Questionnaire Meets LLM: A Benchmark and Empirical Study of Structural Skills for Understanding Questions and Responses

Proceedings of the Fifteenth Language Resources and Evaluation Conference (LREC 2026)

Abstract

Millions of people take surveys every day, from market polls to medical questionnaires and customer feedback forms. These datasets capture valuable insights, but the ability of large language models (LLMs) to process questionnaire data, where lists of questions are crossed with hundreds of respondent rows, remains underexplored.

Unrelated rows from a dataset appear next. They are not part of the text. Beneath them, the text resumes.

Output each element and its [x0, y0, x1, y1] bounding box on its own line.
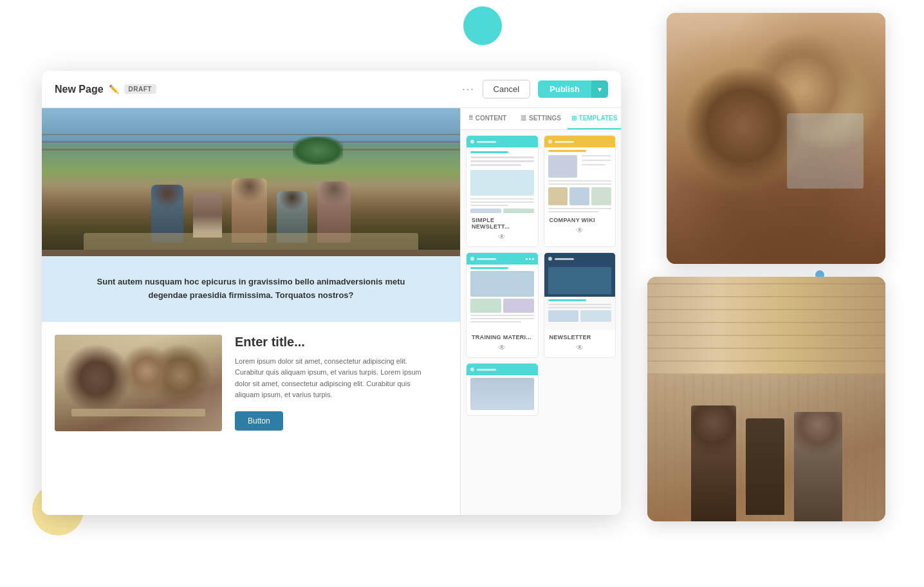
template-preview-1: [467, 136, 538, 213]
draft-badge: DRAFT: [124, 84, 156, 94]
canvas-section-title: Enter title...: [235, 335, 434, 349]
more-options-button[interactable]: ···: [462, 84, 474, 95]
template-eye-2[interactable]: 👁: [550, 226, 611, 235]
publish-button-group: Publish ▾: [538, 80, 608, 98]
page-canvas: Sunt autem nusquam hoc epicurus in gravi…: [42, 108, 460, 515]
canvas-quote-text: Sunt autem nusquam hoc epicurus in gravi…: [80, 275, 421, 303]
template-card-partial[interactable]: [466, 363, 539, 416]
canvas-quote-section: Sunt autem nusquam hoc epicurus in gravi…: [42, 256, 460, 322]
publish-button[interactable]: Publish: [538, 80, 591, 98]
template-info-1: SIMPLE NEWSLETT... 👁: [467, 213, 538, 247]
template-eye-1[interactable]: 👁: [472, 232, 533, 241]
office-photo-top: [667, 13, 885, 264]
template-preview-2: [544, 136, 616, 213]
template-name-3: TRAINING MATERI...: [472, 334, 533, 340]
tab-settings-label: SETTINGS: [529, 115, 561, 122]
canvas-cta-button[interactable]: Button: [235, 411, 283, 431]
canvas-content-image: [55, 335, 222, 431]
tab-settings[interactable]: ☰ SETTINGS: [514, 108, 568, 129]
template-preview-4: [544, 253, 616, 330]
publish-dropdown-arrow[interactable]: ▾: [591, 80, 608, 98]
library-photo-bottom: [647, 277, 885, 521]
canvas-text-block: Enter title... Lorem ipsum dolor sit ame…: [222, 335, 447, 431]
template-info-4: NEWSLETTER 👁: [544, 330, 616, 357]
template-card-training[interactable]: TRAINING MATERI... 👁: [466, 252, 539, 358]
panel-tabs: ⠿ CONTENT ☰ SETTINGS ⊞ TEMPLATES: [461, 108, 621, 130]
settings-tab-icon: ☰: [521, 115, 526, 122]
canvas-body-text: Lorem ipsum dolor sit amet, consectetur …: [235, 356, 434, 401]
edit-icon[interactable]: ✏️: [109, 84, 119, 94]
editor-body: Sunt autem nusquam hoc epicurus in gravi…: [42, 108, 621, 515]
right-panel: ⠿ CONTENT ☰ SETTINGS ⊞ TEMPLATES: [460, 108, 621, 515]
template-eye-4[interactable]: 👁: [550, 343, 611, 352]
template-card-company-wiki[interactable]: COMPANY WIKI 👁: [544, 135, 616, 247]
editor-window: New Page ✏️ DRAFT ··· Cancel Publish ▾: [42, 71, 621, 515]
template-grid: SIMPLE NEWSLETT... 👁: [461, 130, 621, 515]
editor-header: New Page ✏️ DRAFT ··· Cancel Publish ▾: [42, 71, 621, 108]
templates-tab-icon: ⊞: [571, 115, 577, 122]
template-preview-3: [467, 253, 538, 330]
template-eye-3[interactable]: 👁: [472, 343, 533, 352]
template-name-4: NEWSLETTER: [550, 334, 611, 340]
template-preview-5: [467, 364, 538, 415]
template-info-2: COMPANY WIKI 👁: [544, 213, 616, 240]
cancel-button[interactable]: Cancel: [483, 80, 530, 98]
hero-image-area: [42, 108, 460, 256]
tab-content-label: CONTENT: [476, 115, 506, 122]
template-name-1: SIMPLE NEWSLETT...: [472, 217, 533, 230]
template-info-3: TRAINING MATERI... 👁: [467, 330, 538, 357]
template-name-2: COMPANY WIKI: [550, 217, 611, 223]
content-tab-icon: ⠿: [468, 115, 473, 122]
editor-title-group: New Page ✏️ DRAFT: [55, 84, 156, 95]
decorative-circle-teal: [463, 6, 502, 45]
template-card-simple-newsletter[interactable]: SIMPLE NEWSLETT... 👁: [466, 135, 539, 247]
template-card-newsletter[interactable]: NEWSLETTER 👁: [544, 252, 616, 358]
tab-content[interactable]: ⠿ CONTENT: [461, 108, 514, 129]
tab-templates-label: TEMPLATES: [579, 115, 618, 122]
page-title: New Page: [55, 84, 104, 95]
tab-templates[interactable]: ⊞ TEMPLATES: [568, 108, 621, 129]
header-actions: ··· Cancel Publish ▾: [462, 80, 608, 98]
canvas-content-block: Enter title... Lorem ipsum dolor sit ame…: [42, 322, 460, 444]
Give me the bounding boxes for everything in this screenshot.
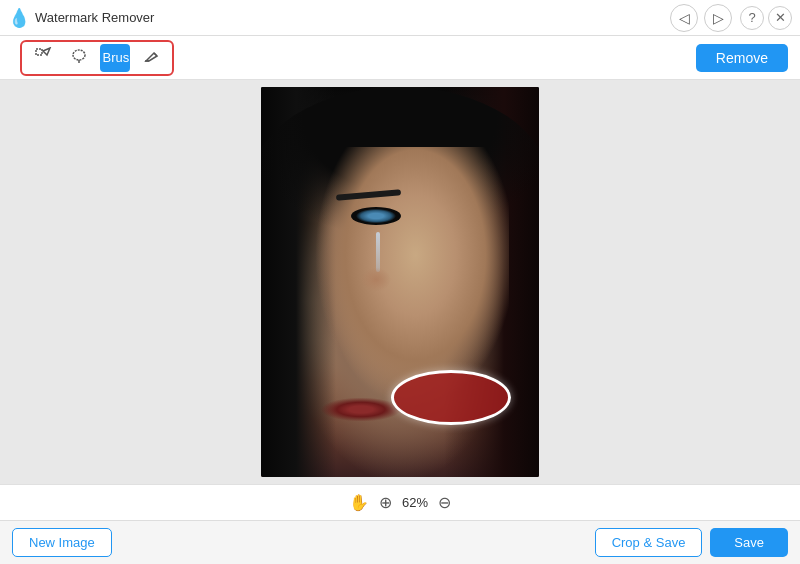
image-container — [261, 87, 539, 477]
window-controls: ? ✕ — [740, 6, 792, 30]
app-title: Watermark Remover — [35, 10, 670, 25]
tear — [376, 232, 380, 272]
svg-point-0 — [73, 50, 85, 60]
zoom-in-icon: ⊕ — [379, 493, 392, 512]
forward-icon: ▷ — [713, 10, 724, 26]
footer: New Image Crop & Save Save — [0, 520, 800, 564]
watermark-selection — [391, 370, 511, 425]
zoom-out-icon: ⊖ — [438, 493, 451, 512]
back-button[interactable]: ◁ — [670, 4, 698, 32]
app-icon: 💧 — [8, 7, 30, 29]
tool-group: Brush ▾ — [20, 40, 174, 76]
eye-area — [341, 207, 431, 237]
zoom-out-button[interactable]: ⊖ — [438, 493, 451, 512]
eraser-icon — [142, 47, 160, 69]
close-icon: ✕ — [775, 10, 786, 25]
zoom-bar: ✋ ⊕ 62% ⊖ — [0, 484, 800, 520]
nose — [361, 267, 391, 292]
remove-button[interactable]: Remove — [696, 44, 788, 72]
help-icon: ? — [748, 10, 755, 25]
eraser-tool-button[interactable] — [136, 44, 166, 72]
crop-save-button[interactable]: Crop & Save — [595, 528, 703, 557]
nav-controls: ◁ ▷ — [670, 4, 732, 32]
eye — [351, 207, 401, 225]
new-image-button[interactable]: New Image — [12, 528, 112, 557]
brush-icon — [85, 49, 99, 66]
marquee-icon — [34, 47, 52, 69]
pan-tool-icon[interactable]: ✋ — [349, 493, 369, 512]
footer-right: Crop & Save Save — [595, 528, 788, 557]
marquee-tool-button[interactable] — [28, 44, 58, 72]
close-button[interactable]: ✕ — [768, 6, 792, 30]
titlebar: 💧 Watermark Remover ◁ ▷ ? ✕ — [0, 0, 800, 36]
brush-tool-button[interactable]: Brush ▾ — [100, 44, 130, 72]
toolbar: Brush ▾ Remove — [0, 36, 800, 80]
zoom-in-button[interactable]: ⊕ — [379, 493, 392, 512]
canvas-area — [0, 80, 800, 484]
zoom-level: 62% — [402, 495, 428, 510]
save-button[interactable]: Save — [710, 528, 788, 557]
back-icon: ◁ — [679, 10, 690, 26]
main-image — [261, 87, 539, 477]
forward-button[interactable]: ▷ — [704, 4, 732, 32]
lips — [321, 397, 401, 422]
help-button[interactable]: ? — [740, 6, 764, 30]
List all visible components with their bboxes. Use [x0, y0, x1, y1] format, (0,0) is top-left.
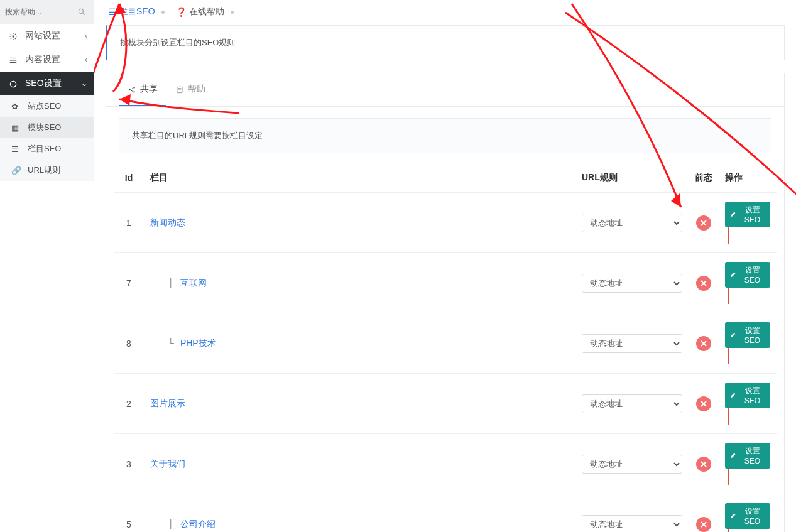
- subnav-site-seo[interactable]: ✿ 站点SEO: [0, 95, 94, 117]
- cell-column: 图片展示: [144, 374, 575, 434]
- panel-note-text: 共享栏目的URL规则需要按栏目设定: [132, 131, 263, 140]
- set-seo-button[interactable]: 设置SEO: [725, 322, 770, 348]
- nav-sub-seo: ✿ 站点SEO ▦ 模块SEO ☰ 栏目SEO 🔗 URL规则: [0, 95, 94, 181]
- edit-icon: [730, 331, 737, 340]
- cell-op: 设置SEO: [719, 313, 777, 374]
- th-id: Id: [114, 163, 144, 193]
- url-rule-select[interactable]: 动态地址: [582, 394, 682, 413]
- cell-url-rule: 动态地址: [575, 193, 689, 253]
- svg-line-1: [83, 13, 85, 14]
- cell-status: [689, 253, 719, 313]
- nav-primary: 网站设置 ‹ 内容设置 ‹ SEO设置 ⌄: [0, 24, 94, 95]
- cell-url-rule: 动态地址: [575, 434, 689, 494]
- url-rule-select[interactable]: 动态地址: [582, 515, 682, 533]
- chevron-down-icon: ⌄: [81, 79, 87, 88]
- bars-icon: ☰: [108, 7, 116, 17]
- grid-icon: ▦: [11, 123, 23, 133]
- subnav-label: URL规则: [28, 165, 60, 176]
- column-link[interactable]: 关于我们: [150, 459, 185, 469]
- crumb-dot: [161, 11, 165, 14]
- share-icon: [128, 84, 136, 94]
- tab-share[interactable]: 共享: [119, 73, 166, 106]
- cell-url-rule: 动态地址: [575, 374, 689, 434]
- table-row: 2图片展示动态地址设置SEO: [114, 374, 777, 434]
- op-extra-indicator: [728, 288, 729, 304]
- cell-status: [689, 313, 719, 374]
- url-rule-select[interactable]: 动态地址: [582, 455, 682, 474]
- cell-id: 7: [114, 253, 144, 313]
- crumb-label: 栏目SEO: [119, 6, 155, 18]
- column-link[interactable]: 新闻动态: [150, 217, 185, 227]
- column-link[interactable]: 互联网: [180, 278, 207, 288]
- cell-url-rule: 动态地址: [575, 313, 689, 374]
- status-toggle[interactable]: [696, 276, 711, 291]
- seo-table: Id 栏目 URL规则 前态 操作 1新闻动态动态地址设置SEO7├互联网动态地…: [114, 163, 777, 532]
- cell-id: 1: [114, 193, 144, 253]
- set-seo-button[interactable]: 设置SEO: [725, 262, 770, 288]
- tab-help[interactable]: 帮助: [166, 73, 214, 106]
- set-seo-button[interactable]: 设置SEO: [725, 503, 770, 529]
- table-head-row: Id 栏目 URL规则 前态 操作: [114, 163, 777, 193]
- cell-status: [689, 193, 719, 253]
- search-icon[interactable]: [77, 6, 86, 16]
- cell-column: └PHP技术: [144, 313, 575, 374]
- cell-op: 设置SEO: [719, 494, 777, 533]
- subnav-url-rule[interactable]: 🔗 URL规则: [0, 160, 94, 181]
- gear-icon: ✿: [11, 102, 23, 111]
- set-seo-button[interactable]: 设置SEO: [725, 202, 770, 227]
- column-link[interactable]: 图片展示: [150, 398, 185, 408]
- bars-icon: [8, 55, 19, 65]
- nav-item-label: SEO设置: [25, 78, 62, 89]
- svg-point-7: [129, 89, 130, 90]
- edit-icon: [730, 391, 737, 400]
- url-rule-select[interactable]: 动态地址: [582, 214, 682, 232]
- op-extra-indicator: [728, 469, 729, 485]
- svg-point-9: [133, 91, 134, 92]
- status-toggle[interactable]: [696, 396, 711, 411]
- cell-id: 5: [114, 494, 144, 533]
- alert-text: 按模块分别设置栏目的SEO规则: [120, 38, 235, 47]
- status-toggle[interactable]: [696, 457, 711, 472]
- crumb-column-seo[interactable]: ☰ 栏目SEO: [108, 6, 155, 18]
- nav-item-site[interactable]: 网站设置 ‹: [0, 24, 94, 48]
- ie-icon: [8, 79, 19, 89]
- edit-icon: [730, 271, 737, 280]
- nav-item-content[interactable]: 内容设置 ‹: [0, 48, 94, 72]
- cell-op: 设置SEO: [719, 434, 777, 494]
- edit-icon: [730, 452, 737, 460]
- breadcrumb: ☰ 栏目SEO ❓ 在线帮助: [106, 0, 785, 25]
- subnav-column-seo[interactable]: ☰ 栏目SEO: [0, 138, 94, 160]
- svg-line-11: [131, 90, 134, 92]
- status-toggle[interactable]: [696, 517, 711, 532]
- nav-item-label: 网站设置: [25, 30, 60, 41]
- cell-id: 2: [114, 374, 144, 434]
- sidebar: 网站设置 ‹ 内容设置 ‹ SEO设置 ⌄ ✿ 站点SEO: [0, 0, 94, 532]
- column-link[interactable]: 公司介绍: [180, 519, 215, 529]
- main: ☰ 栏目SEO ❓ 在线帮助 按模块分别设置栏目的SEO规则 共享: [94, 0, 796, 532]
- status-toggle[interactable]: [696, 215, 711, 231]
- cell-op: 设置SEO: [719, 374, 777, 434]
- chevron-left-icon: ‹: [85, 31, 87, 40]
- nav-item-seo[interactable]: SEO设置 ⌄: [0, 72, 94, 95]
- column-link[interactable]: PHP技术: [180, 338, 216, 348]
- table-row: 7├互联网动态地址设置SEO: [114, 253, 777, 313]
- edit-icon: [730, 210, 737, 219]
- table-row: 5├公司介绍动态地址设置SEO: [114, 494, 777, 533]
- subnav-module-seo[interactable]: ▦ 模块SEO: [0, 117, 94, 138]
- set-seo-button[interactable]: 设置SEO: [725, 383, 770, 408]
- cell-status: [689, 374, 719, 434]
- crumb-label: 在线帮助: [189, 6, 224, 18]
- status-toggle[interactable]: [696, 336, 711, 351]
- search-input[interactable]: [5, 4, 89, 20]
- set-seo-button[interactable]: 设置SEO: [725, 443, 770, 469]
- nav-item-label: 内容设置: [25, 54, 60, 65]
- button-label: 设置SEO: [739, 506, 765, 526]
- crumb-help[interactable]: ❓ 在线帮助: [176, 6, 224, 18]
- button-label: 设置SEO: [739, 205, 765, 224]
- url-rule-select[interactable]: 动态地址: [582, 274, 682, 293]
- bars-icon: ☰: [11, 144, 23, 154]
- table-wrap: Id 栏目 URL规则 前态 操作 1新闻动态动态地址设置SEO7├互联网动态地…: [114, 163, 777, 532]
- button-label: 设置SEO: [739, 265, 765, 285]
- url-rule-select[interactable]: 动态地址: [582, 334, 682, 353]
- op-extra-indicator: [728, 408, 729, 425]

Current survey analysis tools (e.g., Qualtrics, SPSS, REDCap) are designed for human operators, leaving practitioners without evidence-based guidance on how to best represent questionnaires for LLM consumption. We address this gap by introducing QASU (Questionnaire Analysis and Structural Understanding), a benchmark that probes six structural skills, including answer lookup, respondent count, and multi-hop inference, across six serialization formats and multiple prompt strategies. Experiments on five LLMs (GPT-5-mini, Gemini-2.5-Flash, Qwen3-32B, Llama3-70B, Amazon Nova Lite) show that format choice significantly impacts performance, with up to 9 percentage points improvement over baseline formats, and reveal substantial gaps (10 to 30 percentage points) between proprietary and open-weight models. Self-augmented prompting yields model-dependent benefits, proving effective for proprietary models but unreliable for open-weight alternatives. By systematically isolating format and prompting effects, our open-source benchmark offers practical guidance for advancing both research and real-world practice in LLM-based questionnaire analysis.